London will be home to an electric vehicle (EV) charging pilot scheme to help prepare the rest of the country for a major push in the use of electric vehicles.
Five electric charge points are to be set up in central London, 10 in east London, and 50 others in popular London sites.
The trial is being organised by UK Power Networks, who act as the distributed network operator for London and the south east of England.
The trial is part of UK Power Networks’ ‘Low Carbon London’ project to research the use of low carbon technologies in London.
Also helping run the trial is electric vehicle charger manufacturer, POD Point and Smarter Grid Solutions who provide utilities with alternatives to expensive grid upgrades and expansion.
In July last year, a survey by international electrical supply distributors, Rexel, and pollster Censuswide revealed over 40% of British drivers would consider buying an electric or hybrid vehicle in the next five years, but cost and infrastructure worries are stopping them.
POD’s carbon synch software is being tested from December to April with Smarter Grid Solutions’ active network management system, the innovative grid technology will ensure enough energy at varying periods of peak and low demand is available so drivers always have sufficient charge.
Erik Fairbairn, CEO of POD Point, said: “The software used in this trial monitors in real time the demand, the status of all charge points in the network, and the level of charge required by each car in real time.
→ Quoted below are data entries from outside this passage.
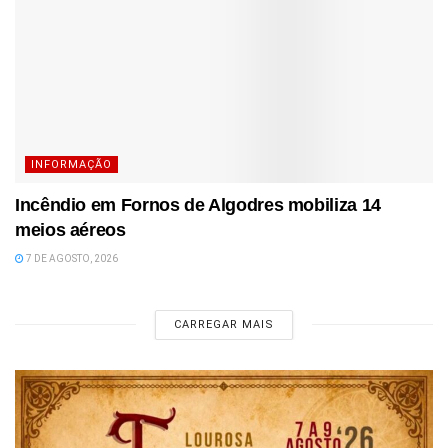
INFORMAÇÃO
Incêndio em Fornos de Algodres mobiliza 14
meios aéreos
7 DE AGOSTO, 2026
CARREGAR MAIS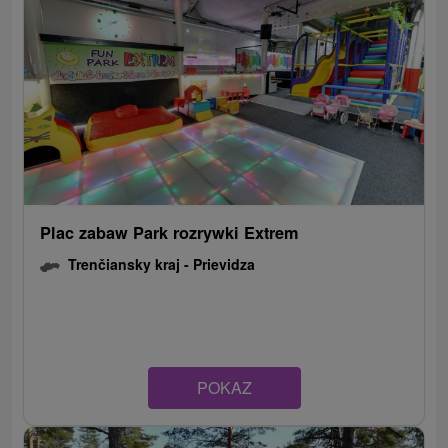
Plac zabaw Park rozrywki Extrem
Trenčiansky kraj -
Prievidza
POKAZ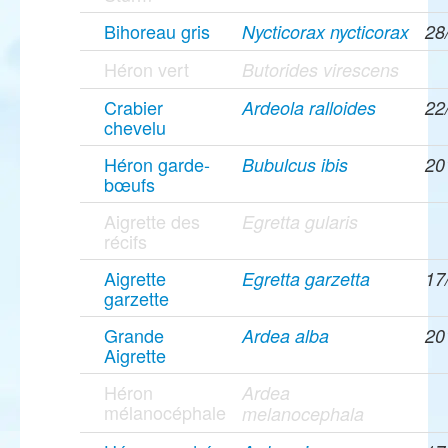
Bihoreau gris
Nycticorax nycticorax
28
Héron vert
Butorides virescens
Crabier
Ardeola ralloides
22
chevelu
Héron garde-
Bubulcus ibis
20
bœufs
Aigrette des
Egretta gularis
récifs
Aigrette
Egretta garzetta
17
garzette
Grande
Ardea alba
20
Aigrette
Héron
Ardea
mélanocéphale
melanocephala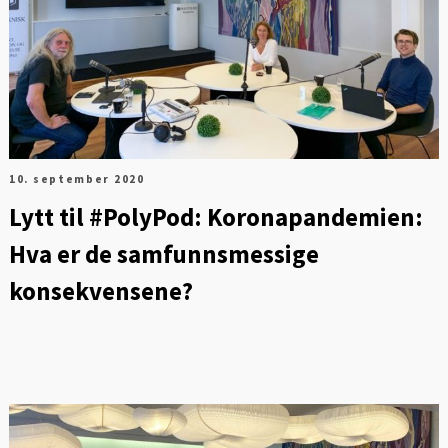
10. september 2020
Lytt til #PolyPod: Koronapandemien:
Hva er de samfunnsmessige
konsekvensene?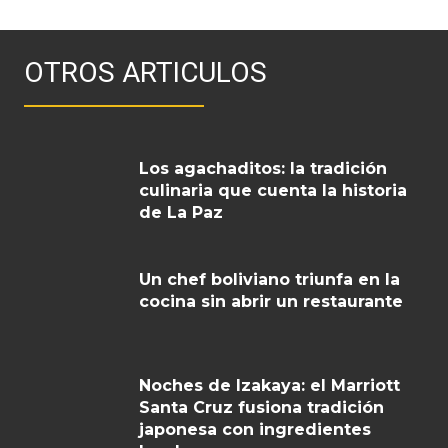
OTROS ARTICULOS
Los agachaditos: la tradición
culinaria que cuenta la historia
de La Paz
Un chef boliviano triunfa en la
cocina sin abrir un restaurante
Noches de Izakaya: el Marriott
Santa Cruz fusiona tradición
japonesa con ingredientes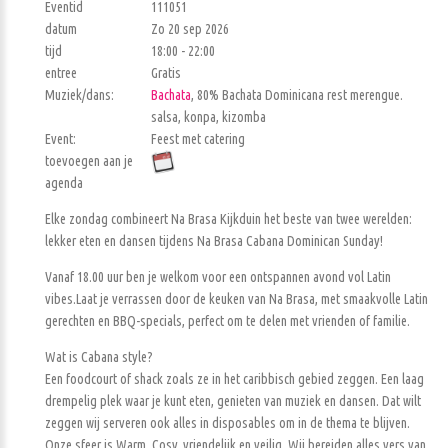
Eventid
111051
datum
Zo 20 sep 2026
tijd
18:00 - 22:00
entree
Gratis
Muziek/dans:
Bachata
, 80% Bachata Dominicana rest merengue.
salsa, konpa, kizomba
Event:
Feest met catering
toevoegen aan je
agenda
Elke zondag combineert Na Brasa Kijkduin het beste van twee werelden:
lekker eten en dansen tijdens Na Brasa Cabana Dominican Sunday!
Vanaf 18.00 uur ben je welkom voor een ontspannen avond vol Latin
vibes.Laat je verrassen door de keuken van Na Brasa, met smaakvolle Latin
gerechten en BBQ-specials, perfect om te delen met vrienden of familie.
Wat is Cabana style?
Een foodcourt of shack zoals ze in het caribbisch gebied zeggen. Een laag
drempelig plek waar je kunt eten, genieten van muziek en dansen. Dat wilt
zeggen wij serveren ook alles in disposables om in de thema te blijven.
Onze sfeer is Warm, Cosy, vriendelijk en veilig. Wij bereiden alles vers van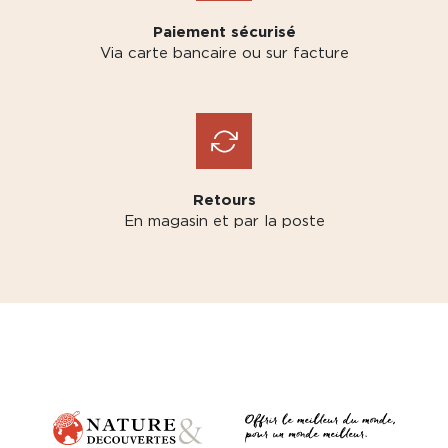
Paiement sécurisé
Via carte bancaire ou sur facture
Retours
En magasin et par la poste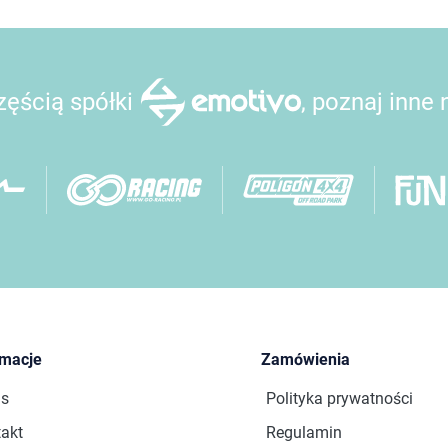
ęścią spółki
, poznaj inne
rmacje
Zamówienia
as
Polityka prywatności
akt
Regulamin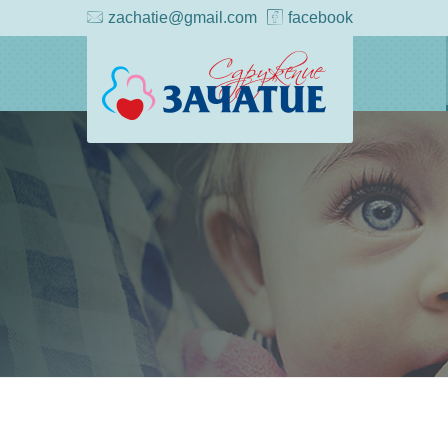
zachatie@gmail.com
facebook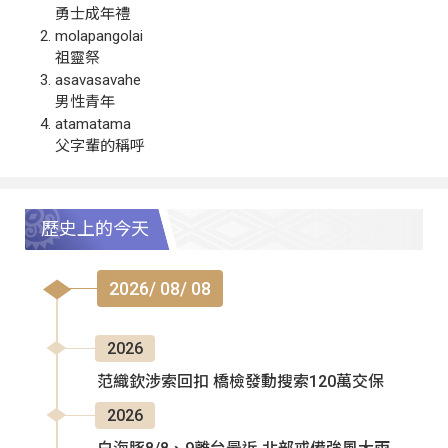
勇士成年禮
molapangolai
祖靈祭
asavasavahe
男性青年
atamatama
父字輩的稱呼
歷史上的今天
2026/ 08/ 08
2026
范織欽涉索回扣 橋檢發動搜索120萬交保
2026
This information is fed into a control algorithm which carefully manages the charge point to ensure the driver gets a full charge without exceeding local capacity.”
Information on live electricity demand will be used by the Imperial College London to estimate the impact to cables and sub stations.
Smart systems are required to prevent overload from increased demand, and to prevent having to upgrade substations or digging up cables under busy roads for repair.
Alan Gooding, commercial director and co-founder of Smarter Grid Solutions, said the network management system being piloted has already proven successful at distributing renewable energy to busy networks, and the trial is “a great opportunity” to show how the system can also assist in integrating electric vehicles to existing networks.
According to the WWF, if the UK is to meet its agreed carbon reduction target of at least 80% by 2050, around 1.7 million EVs need to be sold by 2020 and 6.3 million by 2030.
It’s estimated if there is a 25% increase in EVs by 2030, without the use of smart grids, around half of local electric transformers would need upgrading, using smart grid solutions could help mitigate the costs associated with switching from petrol to electric vehicles.
Michael Clark, Low Carbon London programme director, said: “Success in these trials could reduce the cost and disruption associated with building new power infrastructure to support the expansion of EV charging systems, benefiting consumers across the country.”
It’s hoped the trial will significantly assist in electricity replacing fuel and diesel as a main transport energy source. The government’s current carbon plan stipulates 10% of UK transport energy is to come from renewable sources by 2020.
The trial should help combat the major concern raised in the survey: that an electric or hybrid would run out of energy before completing journeys: 62% of respondents said a lack of charging stations make electric cars seem impractical over petrol and diesel cars. An alarming 72% of drivers said they have never even seen an EVcharger.
There are more than 3,000 publicly accessible charge points in the UK, but 50% of those surveyed were concerned that they wouldn’t know where to charge their vehicle and 30% of Brits have no idea who they would go to for advice on EVs and how to charge them.
Last year a House of Commons transport select committee report on plug-in car policies said emissions from cars account for over half the UK’s total carbon dioxide emissions.
In February last year, the coalition invested £37million in installing electric car chargers.